Something of this variety caught the eye of Nikolaus Pevsner, whose Worcestershire (1968) is among the last volumes in his Buildings of England series. 'Altogether Worcestershire was conservative,' he declares of its architecture, noting the persistence of Norman work in the parish churches, the fact that so many of them hung on to their Jacobean pulpits or the way in which 'the Jones-Pratt-May-Wren style' took so long to oust stone gables and mullions from the manor houses. He revelled in the wealth of fine funerary monuments, like Edward Stanton's operatic Russell tomb at Strensham, 'an almost blasphemous piece of composition', in the county's vernacular timber framing among cottages, tithe barns or church towers, and in the fantasy and profusion of its Victorian pleasure domes, from Dawkes's Italianate Great Witley to Voysey's Bannut Farm at Castlemorton.
Inevitably the 1968 Pevsner looks like a sketchbook for its glorious new successor. Alan Brooks's Worcestershire, over twice as long, is a celebration of the county's impacted riches as much as a sober architectural register. Worcester itself is presented along the lines of a walkingwounded survivor from the horrors of postwar planning, its Tudor and Georgian enchantments preserved alongside such abominations as the 1965 Lychgate Centre, 'hara-kiri by the City Council, not murder by the architects'. Beside this the cathedral's restored late medieval exterior seems deceptively bland. Once inside, however, we rejoice in the sturdiness of the Norman crypt, the 'thrilling verticalism' of the Lady Chapel with its 'irresistible excelsior' of Purbeck marble shafts, and George Gilbert Scott's lavish 1863 makeover of the choir, complete to the last encaustic tile and gilded railing.

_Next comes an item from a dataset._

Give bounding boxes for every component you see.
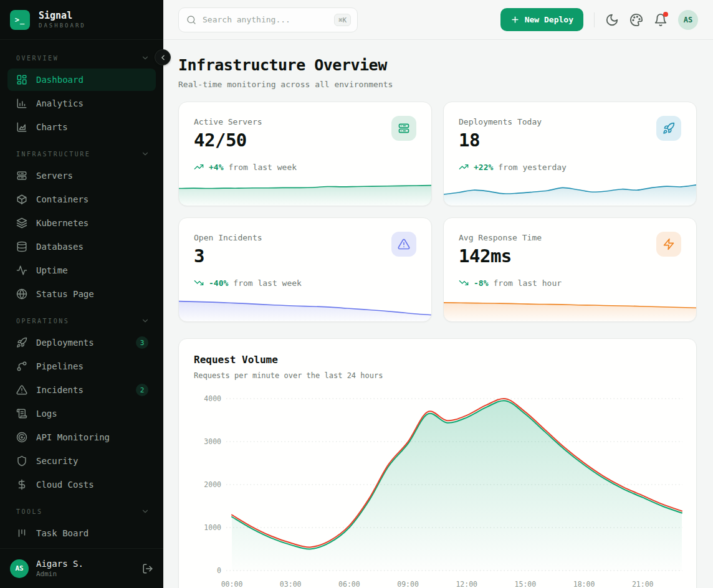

Elsewhere Brooks, while invoking sn atches of the original 1968 text, opens doors barred to his predecessor. Holt Castle, whose owner, according to a memorable Pevsner footnote, 'told me he had thrown my letters straightaway into the wastepaper basket', now stands revealed (complete with plan) as a nifty 18th-19thcentury adaptation of a medieval tower and solar. At Tardebigge, whose name sounds positively Chaucerian — 'And on hir heed she wore a tardebigge' — we find a fuller exposition of Hewell Grange, Thomas Garner's 1884 pink sandstone Jacobethan 'prodigy house' for Lord Plymouth. Sadly the ice house reported by Pevsner in the grounds of Strensham Court has now vanished along with the mansion itself but, thanks to fresh research, the building history of Sir John Pakington's hunting lodge at Westwood, in all its insolent swagger, is now much less mysterious.

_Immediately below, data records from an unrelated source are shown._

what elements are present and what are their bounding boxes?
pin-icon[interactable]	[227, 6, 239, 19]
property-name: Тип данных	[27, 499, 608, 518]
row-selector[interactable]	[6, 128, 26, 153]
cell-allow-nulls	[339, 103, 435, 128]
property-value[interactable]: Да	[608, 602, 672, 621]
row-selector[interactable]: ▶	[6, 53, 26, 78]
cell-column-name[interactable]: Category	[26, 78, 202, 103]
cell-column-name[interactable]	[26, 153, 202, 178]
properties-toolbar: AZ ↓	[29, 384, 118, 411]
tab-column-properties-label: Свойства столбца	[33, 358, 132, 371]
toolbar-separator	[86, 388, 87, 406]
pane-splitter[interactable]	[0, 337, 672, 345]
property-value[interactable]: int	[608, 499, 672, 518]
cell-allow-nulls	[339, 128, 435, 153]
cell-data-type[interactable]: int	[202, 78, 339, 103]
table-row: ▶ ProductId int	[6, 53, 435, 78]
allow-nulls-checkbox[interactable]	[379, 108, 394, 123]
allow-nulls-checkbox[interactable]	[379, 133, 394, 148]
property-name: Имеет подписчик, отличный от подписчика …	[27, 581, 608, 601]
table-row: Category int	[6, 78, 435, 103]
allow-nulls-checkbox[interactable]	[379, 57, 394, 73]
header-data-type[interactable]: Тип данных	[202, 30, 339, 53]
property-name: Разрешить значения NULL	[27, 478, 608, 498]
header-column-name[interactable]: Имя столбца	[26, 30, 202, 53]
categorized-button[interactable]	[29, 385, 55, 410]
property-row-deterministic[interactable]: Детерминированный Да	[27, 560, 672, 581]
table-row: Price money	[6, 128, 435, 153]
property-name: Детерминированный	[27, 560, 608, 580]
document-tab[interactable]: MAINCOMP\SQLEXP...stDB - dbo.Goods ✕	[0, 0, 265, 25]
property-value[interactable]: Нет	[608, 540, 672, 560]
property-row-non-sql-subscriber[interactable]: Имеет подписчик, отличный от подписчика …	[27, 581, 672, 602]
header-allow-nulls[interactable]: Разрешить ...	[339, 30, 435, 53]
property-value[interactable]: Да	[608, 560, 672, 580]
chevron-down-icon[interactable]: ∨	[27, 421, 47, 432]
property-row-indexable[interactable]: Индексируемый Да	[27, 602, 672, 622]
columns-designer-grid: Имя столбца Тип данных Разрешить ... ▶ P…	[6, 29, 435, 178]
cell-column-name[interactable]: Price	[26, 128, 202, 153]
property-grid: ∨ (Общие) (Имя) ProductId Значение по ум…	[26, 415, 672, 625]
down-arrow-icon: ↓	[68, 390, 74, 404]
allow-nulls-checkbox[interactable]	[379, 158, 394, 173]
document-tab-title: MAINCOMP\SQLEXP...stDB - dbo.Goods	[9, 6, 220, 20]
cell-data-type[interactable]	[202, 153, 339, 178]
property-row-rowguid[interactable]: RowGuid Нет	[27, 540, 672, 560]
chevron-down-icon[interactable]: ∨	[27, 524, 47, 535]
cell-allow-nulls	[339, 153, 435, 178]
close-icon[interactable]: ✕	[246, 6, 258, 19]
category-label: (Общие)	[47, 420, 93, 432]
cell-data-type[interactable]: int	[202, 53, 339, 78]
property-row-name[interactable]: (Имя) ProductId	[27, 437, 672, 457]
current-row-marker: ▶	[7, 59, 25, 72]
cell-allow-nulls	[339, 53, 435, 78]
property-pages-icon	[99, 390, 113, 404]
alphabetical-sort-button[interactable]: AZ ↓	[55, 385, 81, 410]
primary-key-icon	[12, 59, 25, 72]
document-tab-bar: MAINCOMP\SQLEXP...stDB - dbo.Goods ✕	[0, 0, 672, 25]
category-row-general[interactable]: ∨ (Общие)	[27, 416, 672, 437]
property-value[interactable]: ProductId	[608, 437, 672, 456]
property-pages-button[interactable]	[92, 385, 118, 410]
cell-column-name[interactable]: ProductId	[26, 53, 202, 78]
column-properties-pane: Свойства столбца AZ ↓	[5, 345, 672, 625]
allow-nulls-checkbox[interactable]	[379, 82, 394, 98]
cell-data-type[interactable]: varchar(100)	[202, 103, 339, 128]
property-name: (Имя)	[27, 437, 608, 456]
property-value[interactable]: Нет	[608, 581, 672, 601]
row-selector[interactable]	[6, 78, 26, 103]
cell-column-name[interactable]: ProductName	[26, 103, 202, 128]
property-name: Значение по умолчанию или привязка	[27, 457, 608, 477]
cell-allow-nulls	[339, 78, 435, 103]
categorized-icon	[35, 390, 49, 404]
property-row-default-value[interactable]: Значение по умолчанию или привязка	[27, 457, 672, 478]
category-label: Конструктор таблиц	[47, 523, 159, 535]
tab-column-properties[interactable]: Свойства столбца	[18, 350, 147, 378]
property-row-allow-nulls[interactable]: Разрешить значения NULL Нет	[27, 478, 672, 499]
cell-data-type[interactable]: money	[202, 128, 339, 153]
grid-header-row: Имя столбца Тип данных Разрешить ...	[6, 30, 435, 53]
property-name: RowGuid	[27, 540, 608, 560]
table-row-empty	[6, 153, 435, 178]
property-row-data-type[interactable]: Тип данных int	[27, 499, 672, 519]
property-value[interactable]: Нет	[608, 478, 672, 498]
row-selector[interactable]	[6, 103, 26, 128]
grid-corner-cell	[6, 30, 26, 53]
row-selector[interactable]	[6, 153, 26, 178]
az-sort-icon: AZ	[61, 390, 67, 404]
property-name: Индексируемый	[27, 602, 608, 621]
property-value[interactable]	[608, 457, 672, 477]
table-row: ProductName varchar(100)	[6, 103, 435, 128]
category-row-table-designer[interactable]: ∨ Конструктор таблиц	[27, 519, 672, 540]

Perambulations are more detailed and abundant. Poor, flood-ravaged Upton receives its due as the paradigm of a small Georgian staging post, with its inns, stabling and town houses for the local gentry. At Bromsgrove we pause to deplore the 'future uncertain' of the South High School, a clever Sixties modernist compromise, while further north Alvechurch emerges as an absorbing layer cake of Plantagenet borough, canal port and Brummy overspill. As for Malvern, I had better declare an interest. My home town, its impossibly steep declivities transformed by Regency and Victorian architects and engineers into a fusion of Tuscan picturesque (there is even a `Bellosguardo') with Tennyson's towered Camelot, gets 40 pages' worth of keenly focused appreciation, down to the very last crocket and cornice on the villas of Graham Road and Lansdowne Crescent.
Not surprisingly, I choose the BrooksPevsner Worcestershire as my major book of the year. As a hymn of praise to the county's enticing variousness and exoticism, it is unsurpassed and, I suspect, unsurpassable. Its bulk, what's more, makes it ideal for administering a wellaimed thump on the head to all those who would have you believe that the shire contains nothing worth stopping for. 'Dim'? I don't think so.